God’s Word is inspired by God, but it is also written by men. And in many cases, these men show incredible literary skill in penning God’s Word. One thinks of Psalm 119’s acrostic praise of God’s Word or Jonah’s detailed use of chiastic structures as examples of authors employing literary devices to shape and structure their God-given, God-inspired words.
The same is true in Genesis 3–4. In a section that is often whisk-away as myth or relativized as poetry, we find that the historical details of Cain and Abel are written with incredible attention to literary style (i.e., history in poetic form).
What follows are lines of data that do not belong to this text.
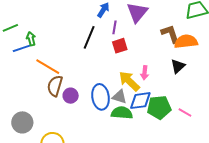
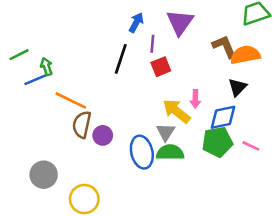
blue ellipse: (101, 97) -> (142, 152), moved
gray triangle: (120, 97) -> (166, 132), turned 49
blue diamond: (140, 101) -> (223, 117), moved

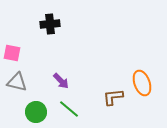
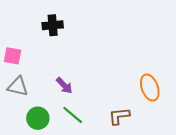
brown L-shape: (113, 97) -> (119, 116), moved

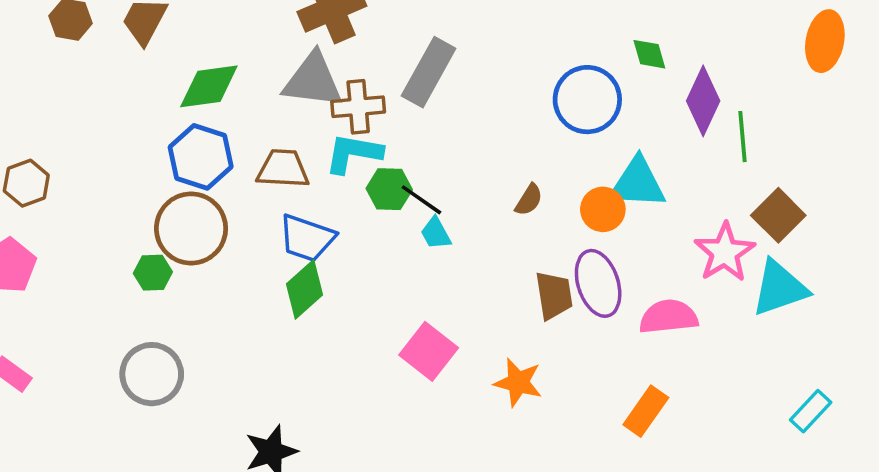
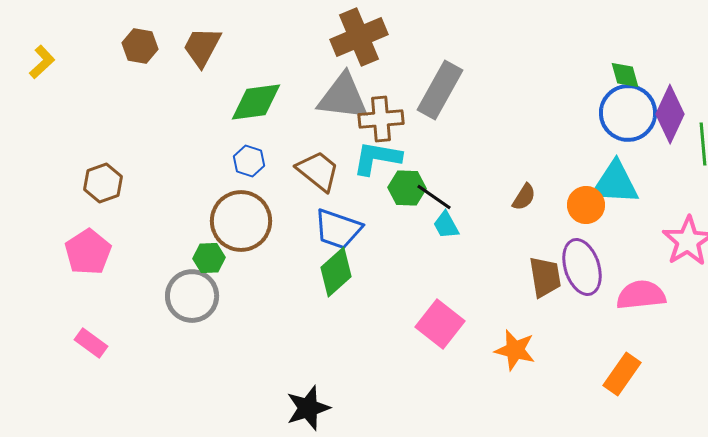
blue circle: (587, 100) -> (628, 113), moved
blue hexagon: (201, 157) -> (249, 161), size x0.6
brown trapezoid: (283, 169) -> (318, 171), turned 36
gray circle: (152, 374) -> (192, 296), moved

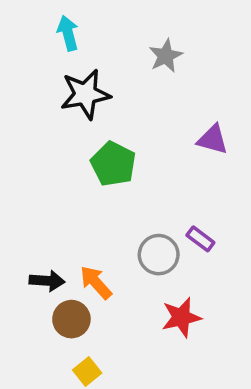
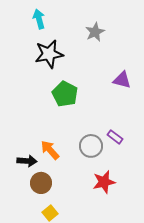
orange arrow: (96, 282) -> (50, 150), moved

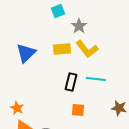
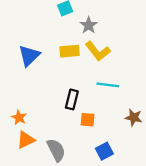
black rectangle: (71, 82) -> (72, 99), moved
The number of words, the narrative parallels between the first family (ch. 4) and the first sin (ch. 3), and the repetition of expression are just a few ways Moses employs poetics structures to stress the main points of this historical narrative.
In a day when bold and italics were not available and space was limited, these structures evidence the main point of his writing. Moreover, they capture the way in which human authorship is “fully human” (i.e., marked by conventions of human speech). Divine inspiration does not cancel out man’s humanity in his writing. Rather, it improves his acuity, frees his will, and empowers his words. This is what Peter means when he says “men spoke from God as they were carried along by the Holy Spirit” (2 Peter 1:21).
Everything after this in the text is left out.